All of the data should be output character for character, except the pictures.

### RECORD EXCERPTS

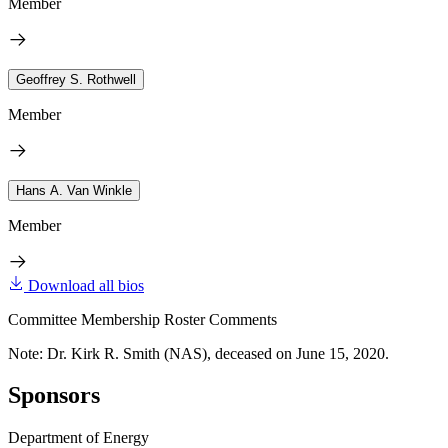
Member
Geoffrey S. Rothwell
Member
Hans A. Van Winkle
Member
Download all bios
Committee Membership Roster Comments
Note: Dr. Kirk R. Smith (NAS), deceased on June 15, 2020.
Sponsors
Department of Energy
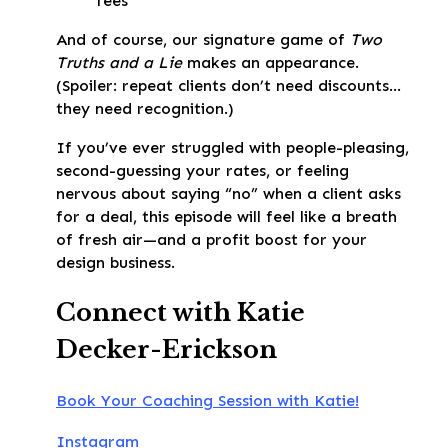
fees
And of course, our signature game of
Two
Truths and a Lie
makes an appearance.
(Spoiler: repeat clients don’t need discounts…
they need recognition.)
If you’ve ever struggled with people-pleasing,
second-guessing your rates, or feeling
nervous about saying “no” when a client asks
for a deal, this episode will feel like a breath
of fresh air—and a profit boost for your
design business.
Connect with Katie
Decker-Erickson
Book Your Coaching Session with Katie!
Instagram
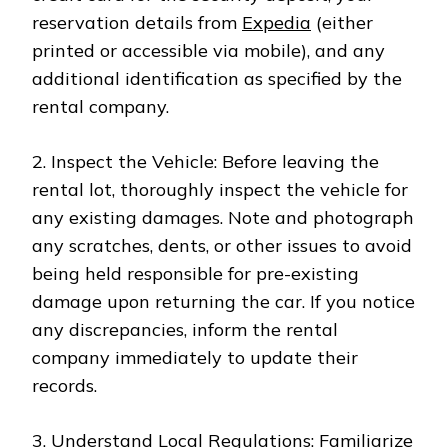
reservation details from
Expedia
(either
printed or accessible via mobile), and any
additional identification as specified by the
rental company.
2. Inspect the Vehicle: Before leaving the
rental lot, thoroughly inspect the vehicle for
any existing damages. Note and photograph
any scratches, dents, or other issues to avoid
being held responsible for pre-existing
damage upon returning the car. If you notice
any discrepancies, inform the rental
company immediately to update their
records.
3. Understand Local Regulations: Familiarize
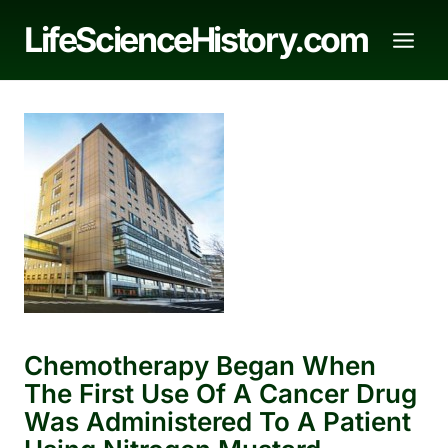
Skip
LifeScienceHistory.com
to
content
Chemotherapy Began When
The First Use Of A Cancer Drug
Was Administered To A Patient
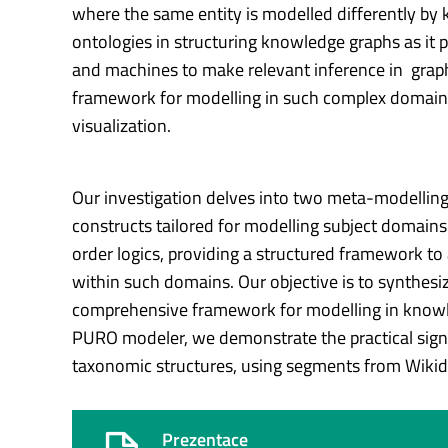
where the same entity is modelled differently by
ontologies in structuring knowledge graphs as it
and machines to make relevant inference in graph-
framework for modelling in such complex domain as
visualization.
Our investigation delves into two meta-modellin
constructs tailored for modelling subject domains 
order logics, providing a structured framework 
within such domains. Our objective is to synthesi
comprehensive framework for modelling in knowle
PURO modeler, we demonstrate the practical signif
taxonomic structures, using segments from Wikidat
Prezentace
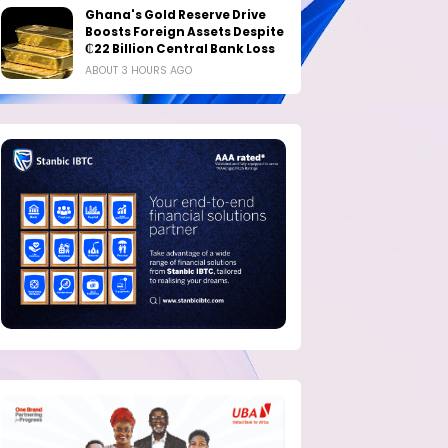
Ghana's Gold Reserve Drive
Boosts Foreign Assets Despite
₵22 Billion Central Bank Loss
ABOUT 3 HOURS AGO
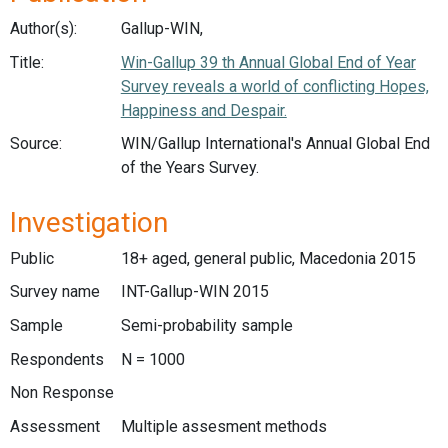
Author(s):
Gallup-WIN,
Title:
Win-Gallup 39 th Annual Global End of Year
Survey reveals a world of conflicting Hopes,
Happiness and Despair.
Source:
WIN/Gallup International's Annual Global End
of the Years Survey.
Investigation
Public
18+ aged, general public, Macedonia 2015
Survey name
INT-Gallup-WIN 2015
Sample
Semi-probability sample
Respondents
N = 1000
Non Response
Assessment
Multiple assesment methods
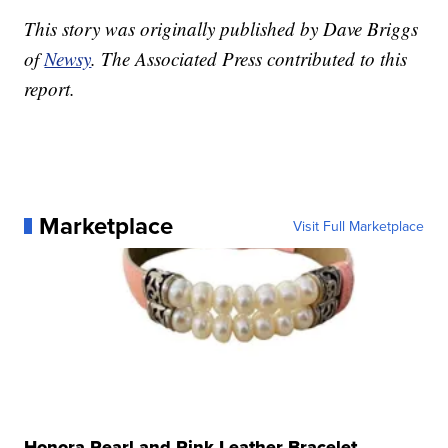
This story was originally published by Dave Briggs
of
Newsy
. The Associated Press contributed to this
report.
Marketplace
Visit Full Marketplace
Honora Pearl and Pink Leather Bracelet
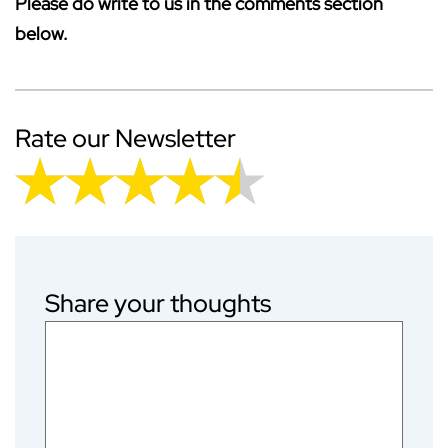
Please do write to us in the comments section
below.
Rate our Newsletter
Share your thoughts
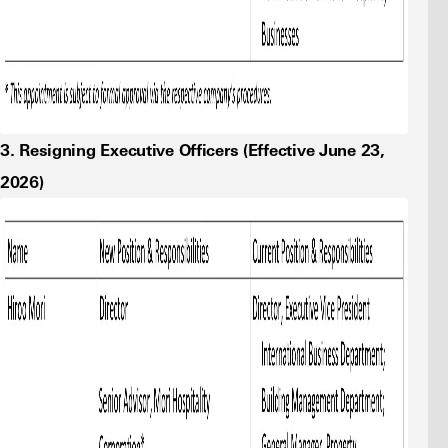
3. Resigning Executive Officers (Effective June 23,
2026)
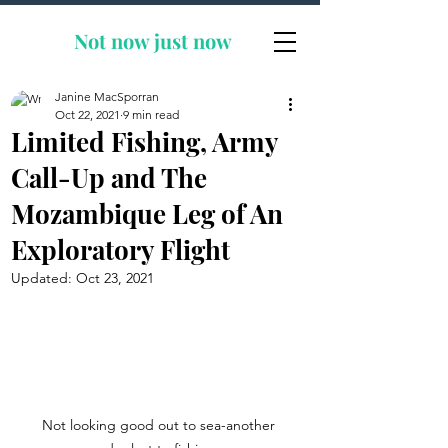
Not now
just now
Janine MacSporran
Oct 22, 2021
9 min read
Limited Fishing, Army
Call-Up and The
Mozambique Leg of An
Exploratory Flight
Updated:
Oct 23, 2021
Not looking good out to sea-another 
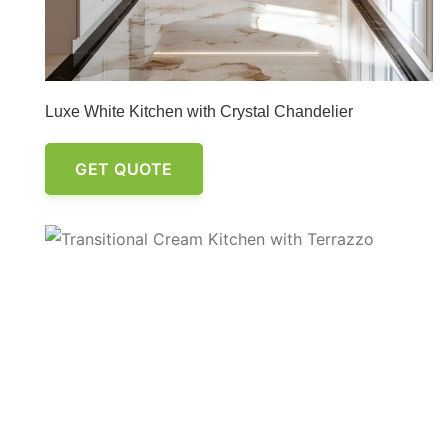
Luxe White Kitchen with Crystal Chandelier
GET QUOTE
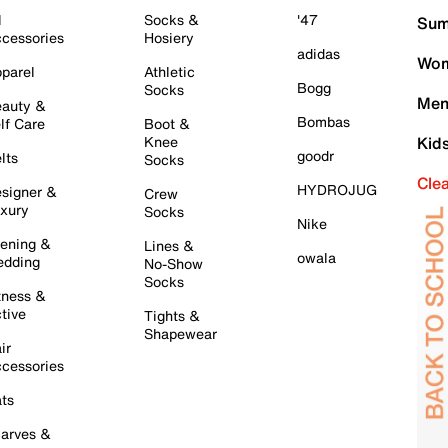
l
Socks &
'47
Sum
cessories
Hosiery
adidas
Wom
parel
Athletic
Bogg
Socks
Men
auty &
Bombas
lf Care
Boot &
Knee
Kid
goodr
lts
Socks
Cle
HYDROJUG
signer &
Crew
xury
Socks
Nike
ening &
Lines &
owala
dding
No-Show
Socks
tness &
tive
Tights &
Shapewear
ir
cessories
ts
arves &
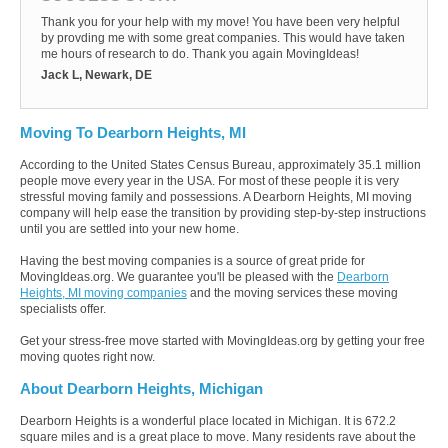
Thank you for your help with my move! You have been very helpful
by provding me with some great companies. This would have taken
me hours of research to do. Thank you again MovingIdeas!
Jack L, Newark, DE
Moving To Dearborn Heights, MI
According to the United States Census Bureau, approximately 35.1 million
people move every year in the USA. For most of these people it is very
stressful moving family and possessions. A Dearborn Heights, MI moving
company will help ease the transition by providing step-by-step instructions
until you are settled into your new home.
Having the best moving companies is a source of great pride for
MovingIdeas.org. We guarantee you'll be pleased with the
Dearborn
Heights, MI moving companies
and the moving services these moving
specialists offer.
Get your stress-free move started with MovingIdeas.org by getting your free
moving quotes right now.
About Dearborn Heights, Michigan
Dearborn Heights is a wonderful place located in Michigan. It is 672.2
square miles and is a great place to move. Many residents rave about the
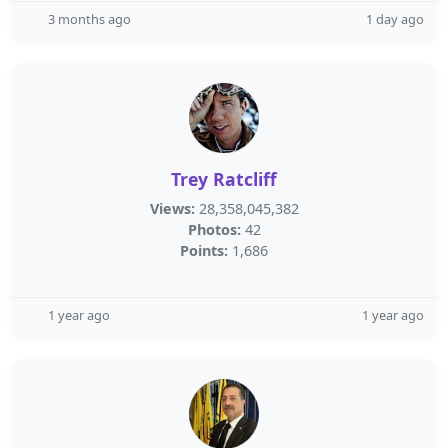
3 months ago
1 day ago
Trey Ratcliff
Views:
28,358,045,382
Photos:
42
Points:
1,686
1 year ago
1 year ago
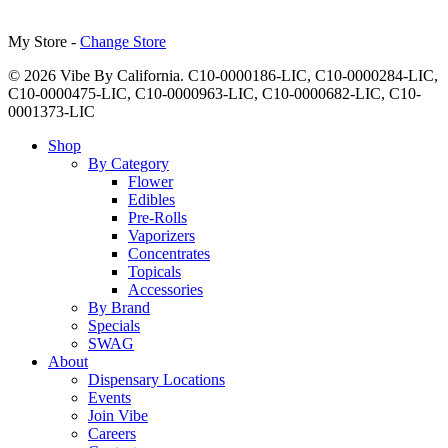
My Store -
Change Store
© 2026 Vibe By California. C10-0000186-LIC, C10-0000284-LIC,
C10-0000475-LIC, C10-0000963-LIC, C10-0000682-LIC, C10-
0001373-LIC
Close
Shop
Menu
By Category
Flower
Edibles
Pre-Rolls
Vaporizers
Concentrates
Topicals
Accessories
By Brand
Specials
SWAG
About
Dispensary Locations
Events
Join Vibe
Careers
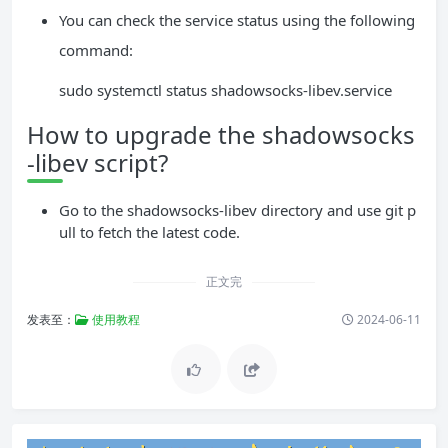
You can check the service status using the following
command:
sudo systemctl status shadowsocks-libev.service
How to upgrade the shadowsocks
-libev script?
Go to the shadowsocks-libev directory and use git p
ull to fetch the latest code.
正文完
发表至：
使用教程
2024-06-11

######

● OUTPUT:
Member
Geoffrey S. Rothwell
Member
Hans A. Van Winkle
Member
Download all bios
Committee Membership Roster Comments
Note: Dr. Kirk R. Smith (NAS), deceased on June 15, 2020.
Sponsors
Department of Energy
fees
And of course, our signature game of
Two
Truths and a Lie
makes an appearance.
(Spoiler: repeat clients don’t need discounts…
they need recognition.)
If you’ve ever struggled with people-pleasing,
second-guessing your rates, or feeling
nervous about saying “no” when a client asks
for a deal, this episode will feel like a breath
of fresh air—and a profit boost for your
design business.
Connect with Katie
Decker-Erickson
Book Your Coaching Session with Katie!
Instagram
reservation details from
Expedia
(either
printed or accessible via mobile), and any
additional identification as specified by the
rental company.
2. Inspect the Vehicle: Before leaving the
rental lot, thoroughly inspect the vehicle for
any existing damages. Note and photograph
any scratches, dents, or other issues to avoid
being held responsible for pre-existing
damage upon returning the car. If you notice
any discrepancies, inform the rental
company immediately to update their
records.
3. Understand Local Regulations: Familiarize
Skip
LifeScienceHistory.com
to
content
Chemotherapy Began When
The First Use Of A Cancer Drug
Was Administered To A Patient
where the same entity is modelled differently by
ontologies in structuring knowledge graphs as it
and machines to make relevant inference in graph-
framework for modelling in such complex domain as
visualization.
Our investigation delves into two meta-modellin
constructs tailored for modelling subject domains 
order logics, providing a structured framework 
within such domains. Our objective is to synthesi
comprehensive framework for modelling in knowle
PURO modeler, we demonstrate the practical signif
taxonomic structures, using segments from Wikidat
Prezentace
Ghana's Gold Reserve Drive
Boosts Foreign Assets Despite
₵22 Billion Central Bank Loss
ABOUT 3 HOURS AGO
Author(s):
Gallup-WIN,
Title:
Win-Gallup 39 th Annual Global End of Year
Survey reveals a world of conflicting Hopes,
Happiness and Despair.
Source:
WIN/Gallup International's Annual Global End
of the Years Survey.
Investigation
Public
18+ aged, general public, Macedonia 2015
Survey name
INT-Gallup-WIN 2015
Sample
Semi-probability sample
Respondents
N = 1000
Non Response
Assessment
Multiple assesment methods
This story was originally published by Dave Briggs
of
Newsy
. The Associated Press contributed to this
report.
Marketplace
Visit Full Marketplace
Honora Pearl and Pink Leather Bracelet
Please do write to us in the comments section
below.
Rate our Newsletter
Share your thoughts
3. Resigning Executive Officers (Effective June 23,
2026)
Not now
just now
Janine MacSporran
Oct 22, 2021
9 min read
Limited Fishing, Army
Call-Up and The
Mozambique Leg of An
Exploratory Flight
Updated:
Oct 23, 2021
Not looking good out to sea-another 
Luxe White Kitchen with Crystal Chandelier
GET QUOTE
l
Socks &
'47
Sum
cessories
Hosiery
adidas
Wom
parel
Athletic
Bogg
Socks
Men
auty &
Bombas
lf Care
Boot &
Knee
Kid
goodr
lts
Socks
Cle
HYDROJUG
signer &
Crew
xury
Socks
Nike
ening &
Lines &
owala
dding
No-Show
Socks
tness &
tive
Tights &
Shapewear
ir
cessories
ts
arves &
Thank you for your help with my move! You have been very helpful
by provding me with some great companies. This would have taken
me hours of research to do. Thank you again MovingIdeas!
Jack L, Newark, DE
Moving To Dearborn Heights, MI
According to the United States Census Bureau, approximately 35.1 million
people move every year in the USA. For most of these people it is very
stressful moving family and possessions. A Dearborn Heights, MI moving
company will help ease the transition by providing step-by-step instructions
until you are settled into your new home.
Having the best moving companies is a source of great pride for
MovingIdeas.org. We guarantee you'll be pleased with the
Dearborn
Heights, MI moving companies
and the moving services these moving
specialists offer.
Get your stress-free move started with MovingIdeas.org by getting your free
moving quotes right now.
About Dearborn Heights, Michigan
Dearborn Heights is a wonderful place located in Michigan. It is 672.2
square miles and is a great place to move. Many residents rave about the
3 months ago
1 day ago
Trey Ratcliff
Views:
28,358,045,382
Photos:
42
Points:
1,686
1 year ago
1 year ago
My Store -
Change Store
© 2026 Vibe By California. C10-0000186-LIC, C10-0000284-LIC,
C10-0000475-LIC, C10-0000963-LIC, C10-0000682-LIC, C10-
0001373-LIC
Close
Shop
Menu
By Category
Flower
Edibles
Pre-Rolls
Vaporizers
Concentrates
Topicals
Accessories
By Brand
Specials
SWAG
About
Dispensary Locations
Events
Join Vibe
Careers
You can check the service status using the following
command:
sudo systemctl status shadowsocks-libev.service
How to upgrade the shadowsocks
-libev script?
Go to the shadowsocks-libev directory and use git p
ull to fetch the latest code.
正文完
发表至：
使用教程
2024-06-11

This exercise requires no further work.